Problem to solve
Which of the lines in the data below contain the string "Radlader"? Copy each of them.
::::
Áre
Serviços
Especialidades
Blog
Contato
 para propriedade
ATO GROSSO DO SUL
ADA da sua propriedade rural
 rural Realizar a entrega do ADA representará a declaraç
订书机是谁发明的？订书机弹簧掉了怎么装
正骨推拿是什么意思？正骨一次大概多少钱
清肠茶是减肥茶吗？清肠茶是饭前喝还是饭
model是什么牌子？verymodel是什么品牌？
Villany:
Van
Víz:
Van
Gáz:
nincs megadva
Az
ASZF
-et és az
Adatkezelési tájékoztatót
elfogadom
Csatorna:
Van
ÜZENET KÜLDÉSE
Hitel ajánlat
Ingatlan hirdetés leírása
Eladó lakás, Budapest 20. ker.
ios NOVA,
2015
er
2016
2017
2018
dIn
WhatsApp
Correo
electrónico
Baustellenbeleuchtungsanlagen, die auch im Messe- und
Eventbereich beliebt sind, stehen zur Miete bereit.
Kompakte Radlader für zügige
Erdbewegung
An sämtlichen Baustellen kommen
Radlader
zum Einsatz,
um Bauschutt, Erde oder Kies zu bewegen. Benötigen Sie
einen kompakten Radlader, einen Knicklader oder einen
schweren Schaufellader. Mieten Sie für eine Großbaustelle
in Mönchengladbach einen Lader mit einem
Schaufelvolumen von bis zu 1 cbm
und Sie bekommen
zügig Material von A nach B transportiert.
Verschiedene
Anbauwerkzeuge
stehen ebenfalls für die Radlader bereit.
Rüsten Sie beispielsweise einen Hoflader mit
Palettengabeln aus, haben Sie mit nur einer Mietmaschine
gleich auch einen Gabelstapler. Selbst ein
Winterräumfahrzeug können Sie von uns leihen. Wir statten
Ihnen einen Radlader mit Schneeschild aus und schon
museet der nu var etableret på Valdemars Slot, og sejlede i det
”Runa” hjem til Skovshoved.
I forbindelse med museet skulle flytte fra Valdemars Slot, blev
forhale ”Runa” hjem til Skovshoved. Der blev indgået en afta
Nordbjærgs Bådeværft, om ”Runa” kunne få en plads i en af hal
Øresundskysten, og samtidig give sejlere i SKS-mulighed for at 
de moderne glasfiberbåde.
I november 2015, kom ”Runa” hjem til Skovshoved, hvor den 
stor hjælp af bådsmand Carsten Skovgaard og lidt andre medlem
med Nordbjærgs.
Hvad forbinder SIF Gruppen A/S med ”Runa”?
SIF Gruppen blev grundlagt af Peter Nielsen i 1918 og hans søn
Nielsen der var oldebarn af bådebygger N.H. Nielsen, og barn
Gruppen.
::::
Answer space
Kompakte Radlader für zügige
Radlader
einen kompakten Radlader, einen Knicklader oder einen
stehen ebenfalls für die Radlader bereit.
Ihnen einen Radlader mit Schneeschild aus und schon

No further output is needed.